# Spouse visa applied in Tunisia



## Benelhk (Jul 28, 2013)

Hi all, my wife applied for spouse visa uk in Tunisia on 29july2013, today she had a call from the embassy saying her passport is ready for collection, she will go on Friday, this very quick not even a month from the date she applied does this mean bad news, please help I am very panicking . Thanks


----------



## Joppa (Sep 7, 2009)

Can't tell. Wait to see what's inside her passport.


----------



## debbabi83 (Feb 10, 2013)

Benelhk said:


> Hi all, my wife applied for spouse visa uk in Tunisia on 29july2013, today she had a call from the embassy saying her passport is ready for collection, she will go on Friday, this very quick not even a month from the date she applied does this mean bad news, please help I am very panicking . Thanks


Benelhk, did the ECO contact your employer? that seems very quick for a country that they process the visa in Paris.


----------



## Joppa (Sep 7, 2009)

Tunis is a standalone visa processing centre, so applications don't go to Paris.


----------



## debbabi83 (Feb 10, 2013)

Joppa said:


> Tunis is a standalone visa processing centre, so applications don't go to Paris.


It used to be Joppa but not anymore. 1-0 Lol

QUOTE::ecisions on visa applications submitted in Tunis will be considered at the UK Border Agency in Paris. Your visa application will be forwarded to the UK Border Agency at the British Embassy in Paris by secure courier where it will be considered.

The decision regarding your visa will then be returned to the UK Border Agency in Tunis and visa staff will inform you when the decision is ready for collection.

UK Border Agency visa staff in Tunis are no longer involved in the decision making process of your visa application.::::END OF QUOTE


----------



## Joppa (Sep 7, 2009)

I've read that.
I suppose with all the trouble the country has had, it's not surprising they are reducing staff there to rationalise operation.


----------



## Benelhk (Jul 28, 2013)

Hi all my wife got her visa today it took less then a month. Thanks every one for the help and support.


----------



## debbabi83 (Feb 10, 2013)

Benelhk said:


> Hi all my wife got her visa today it took less then a month. Thanks every one for the help and support.
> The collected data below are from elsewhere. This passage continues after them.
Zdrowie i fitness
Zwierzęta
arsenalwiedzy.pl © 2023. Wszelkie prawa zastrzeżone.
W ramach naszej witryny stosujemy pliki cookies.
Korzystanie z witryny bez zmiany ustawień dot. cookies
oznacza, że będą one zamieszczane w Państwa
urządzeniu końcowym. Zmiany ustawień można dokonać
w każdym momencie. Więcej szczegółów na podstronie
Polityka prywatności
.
Benelhk, I need to ask you a few questions please if that is possible?

Regards


----------



## Benelhk (Jul 28, 2013)

You are more then welcome to ask


----------



## debbabi83 (Feb 10, 2013)

Benelhk said:


> You are more then welcome to ask


I have sent you a friend request.


----------



## Benelhk (Jul 28, 2013)

Sorry I don't know how to do it, show me how to accept your request . Thanks


----------



## Benelhk (Jul 28, 2013)

Can you please tell me what to do to accept your friend request ?


----------



## debbabi83 (Feb 10, 2013)

Benelhk said:


> Can you please tell me what to do to accept your friend
> 
> 
> You should go to your profile page or see on the top right of the screen where it says messages.


----------



## Shazia555 (Aug 31, 2013)

Hi

Could you please tell me when you applied for your wife's visa?
When she went for her interview. 
What date you received news that she had been accepted ?

Thanks in advance


----------



## Benelhk (Jul 28, 2013)

Hi, my wife applied 30 July and had the news that her passport is ready for collection on 28th August , when she got passport the visa was stamped on the 22sd of August .


----------



## Shazia555 (Aug 31, 2013)

Thank you for your prompt reply. 

My husband has applied 8th August and has his interview on 9th September. 
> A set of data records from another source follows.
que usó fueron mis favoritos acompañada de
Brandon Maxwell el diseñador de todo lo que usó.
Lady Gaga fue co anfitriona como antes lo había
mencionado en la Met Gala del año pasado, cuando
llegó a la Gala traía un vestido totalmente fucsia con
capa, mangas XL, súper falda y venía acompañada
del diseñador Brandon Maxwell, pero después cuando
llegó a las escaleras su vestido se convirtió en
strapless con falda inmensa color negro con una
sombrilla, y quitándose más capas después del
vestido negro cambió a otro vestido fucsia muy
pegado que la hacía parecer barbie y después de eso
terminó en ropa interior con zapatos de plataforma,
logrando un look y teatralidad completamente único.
Could I ask how the interview was and the kind of questions that they asked her?


----------



## Benelhk (Jul 28, 2013)

They don't do interviews in Tunisia maybe other contrys, All she did on the day is giving them the supporting document and done the biometric, and she was out in half hour .she didn't speak to anyone .


----------



## Benelhk (Jul 28, 2013)

If your husband applying in Tunis all he needs to do on the 9th September is hand the money and supporting documents do the biometric and go.


----------



## Shazia555 (Aug 31, 2013)

Ah I was under the impression that they would interview him but thanks for your information. He can rest easy now. I have been wanting to know about visa times and never been able to find out. Thanks for your help


----------



## Shazia555 (Aug 31, 2013)

Hi
Just a quick update. My husband went to his interview and it was just as benelhk had said. He submitted his documents, paid the fee, did his biometrics and was told he will hear within a month

I will keep you guys updated

Fingers crossed xx


----------